> _Provided information_:
Content starts
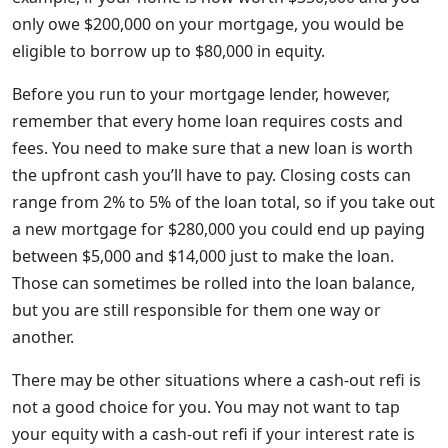
only owe $200,000 on your mortgage, you would be
eligible to borrow up to $80,000 in equity.
Before you run to your mortgage lender, however,
remember that every home loan requires costs and
fees. You need to make sure that a new loan is worth
the upfront cash you’ll have to pay. Closing costs can
range from 2% to 5% of the loan total, so if you take out
a new mortgage for $280,000 you could end up paying
between $5,000 and $14,000 just to make the loan.
Those can sometimes be rolled into the loan balance,
but you are still responsible for them one way or
another.
There may be other situations where a cash-out refi is
not a good choice for you. You may not want to tap
your equity with a cash-out refi if your interest rate is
Content ends
> _What to produce_: Checking the data above line by line, please work out how many lines include "refi", and reply with the number only.

> _Solution_: 2